Jenkinson has already agreed to use a new half-hour cut of The Nightmare in her new series, “Do You Believe In…?” It’s a rebranding of Enigma, and aims to explain paranormal and supernatural phenomena.

The brothers from Belleville have a place in the new brand, she said.

“We have full intention on moving forward with them on at least a couple of projects.”

The Grays have pitched her ideas for four new documentaries covering everything from clairvoyance to black magic.

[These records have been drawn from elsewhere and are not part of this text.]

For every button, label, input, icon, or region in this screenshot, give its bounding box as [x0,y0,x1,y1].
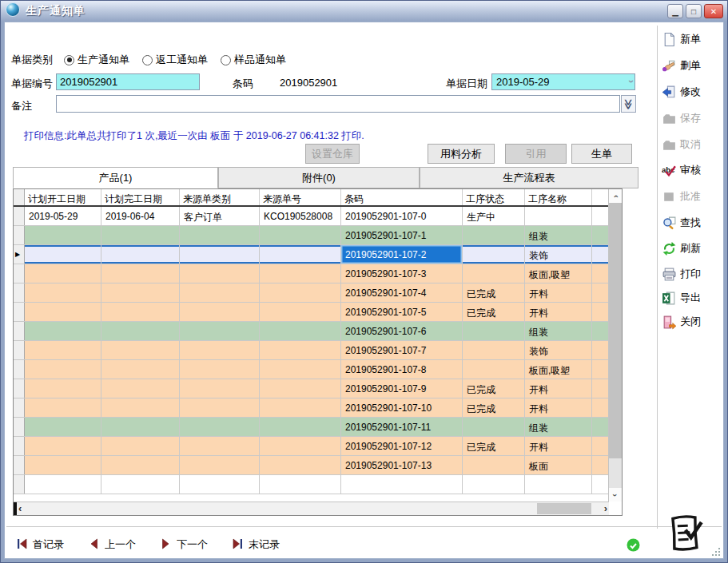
table-cell[interactable] [463,322,525,340]
table-cell[interactable] [25,418,101,436]
table-cell[interactable] [463,418,525,436]
table-cell[interactable] [25,341,101,359]
hscroll-thumb[interactable] [537,503,591,514]
table-cell[interactable] [101,226,180,244]
table-cell[interactable] [260,341,341,359]
column-header[interactable]: 工序状态 [463,189,525,205]
table-row[interactable]: 2019-05-292019-06-04客户订单KCO1905280082019… [14,207,622,226]
table-cell[interactable] [180,226,260,244]
radio-icon[interactable] [142,55,153,65]
table-cell[interactable]: 已完成 [463,303,525,321]
resize-grip[interactable] [711,547,721,557]
table-cell[interactable] [180,303,260,321]
action-button-1[interactable]: 用料分析 [428,144,495,164]
table-cell[interactable]: 2019-06-04 [101,207,180,225]
table-cell[interactable] [463,226,525,244]
table-cell[interactable]: 板面,吸塑 [525,360,592,379]
table-cell[interactable] [463,360,525,379]
remark-expand-button[interactable]: ≫ [621,95,636,113]
table-cell[interactable] [463,245,525,264]
table-cell[interactable] [25,379,101,398]
table-cell[interactable] [25,283,101,302]
sidebar-button-0[interactable]: 新单 [662,30,726,49]
table-cell[interactable]: 组装 [525,226,592,244]
table-cell[interactable]: 2019052901-107-4 [341,283,463,302]
row-selector-cell[interactable] [14,207,25,225]
sidebar-button-7[interactable]: 查找 [662,213,726,232]
table-cell[interactable] [180,398,260,417]
radio-doc-type-0[interactable]: 生产通知单 [64,53,129,67]
table-cell[interactable] [25,322,101,340]
table-cell[interactable]: 已完成 [463,379,525,398]
table-cell[interactable]: 2019052901-107-1 [341,226,463,244]
radio-doc-type-2[interactable]: 样品通知单 [221,53,286,67]
maximize-button[interactable]: □ [686,4,702,18]
table-cell[interactable] [101,303,180,321]
row-selector-cell[interactable] [14,264,25,283]
nav-button-0[interactable]: 首记录 [16,537,64,552]
table-cell[interactable] [101,379,180,398]
table-cell[interactable] [101,360,180,379]
table-cell[interactable] [101,245,180,264]
table-cell[interactable] [101,341,180,359]
minimize-button[interactable]: ▁ [667,4,683,18]
table-cell[interactable] [25,398,101,417]
table-cell[interactable] [25,245,101,264]
column-header[interactable]: 计划完工日期 [101,189,180,205]
table-cell[interactable]: 已完成 [463,283,525,302]
table-cell[interactable] [260,398,341,417]
table-cell[interactable] [260,360,341,379]
chevron-down-icon[interactable]: › [626,80,637,83]
row-selector-cell[interactable] [14,303,25,321]
table-cell[interactable] [180,322,260,340]
table-cell[interactable] [260,379,341,398]
doc-date-combobox[interactable]: 2019-05-29 › [491,73,635,90]
table-cell[interactable] [180,437,260,455]
table-row[interactable]: 2019052901-107-13板面 [14,456,622,475]
table-cell[interactable] [101,456,180,474]
vertical-scrollbar[interactable]: › › [608,189,622,502]
table-cell[interactable] [525,207,592,225]
table-cell[interactable] [180,341,260,359]
radio-doc-type-1[interactable]: 返工通知单 [142,53,208,67]
table-cell[interactable] [101,264,180,283]
column-header[interactable]: 来源单号 [260,189,341,205]
sidebar-button-9[interactable]: 打印 [662,264,726,283]
column-header[interactable]: 来源单类别 [180,189,260,205]
table-cell[interactable]: 开料 [525,398,592,417]
table-cell[interactable] [101,283,180,302]
table-cell[interactable] [260,456,341,474]
table-cell[interactable]: 2019052901-107-11 [341,418,463,436]
table-row[interactable]: 2019052901-107-10已完成开料 [14,398,622,418]
table-cell[interactable]: 组装 [525,418,592,436]
table-cell[interactable] [463,456,525,474]
sidebar-button-5[interactable]: abc审核 [662,161,726,180]
table-cell[interactable] [260,264,341,283]
table-cell[interactable] [180,456,260,474]
scroll-up-icon[interactable]: › [609,189,622,203]
sidebar-button-1[interactable]: 删单 [662,56,726,75]
table-cell[interactable] [180,379,260,398]
table-cell[interactable]: 组装 [525,322,592,340]
table-cell[interactable]: 已完成 [463,437,525,455]
nav-button-1[interactable]: 上一个 [88,537,136,552]
scroll-down-icon[interactable]: › [609,488,622,502]
table-cell[interactable]: 装饰 [525,245,592,264]
close-icon[interactable]: ✕ [704,4,723,18]
table-cell[interactable] [180,418,260,436]
table-cell[interactable]: 2019052901-107-8 [341,360,463,379]
table-row[interactable]: 2019052901-107-1组装 [14,226,622,245]
table-cell[interactable]: 2019-05-29 [25,207,101,225]
doc-no-input[interactable] [56,73,200,90]
column-header[interactable]: 条码 [341,189,463,205]
table-cell[interactable]: 2019052901-107-12 [341,437,463,455]
table-row[interactable]: 2019052901-107-4已完成开料 [14,283,622,303]
row-selector-cell[interactable] [14,226,25,244]
row-selector-cell[interactable] [14,437,25,455]
table-cell[interactable] [101,418,180,436]
table-cell[interactable] [260,283,341,302]
table-cell[interactable] [463,341,525,359]
table-cell[interactable]: 2019052901-107-6 [341,322,463,340]
table-cell[interactable]: 2019052901-107-5 [341,303,463,321]
scroll-right-icon[interactable]: › [604,502,607,514]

If they’re accepted, Andrew said dryly, “We’re going to be quite busy this year talking to a lot of strange people in foreign countries,” Andrew said dryly.

“It feels great,” he said of the prospect of more work. “It feels like everything I’ve been working for is starting to take off and I’ll be able to explore the kinds of topics I want to in film.”

They said they’re mindful of the possibility of being labelled as makers of only spooky projects, but aren’t yet concerned by it.

“I don’t think that’s our lifelong goal – to make supernatural films – but it’s a fun place to start,” Adam said.

He added regardless of whether the strange phenomena are real or imagined doesn’t matter: people are experiencing them, and whatever the cause, it’s worth investigating.

“We’d like to make films that open people’s minds to the possibility that it’s a genuine experience – this is something that’s real and happening, and people should think about it.”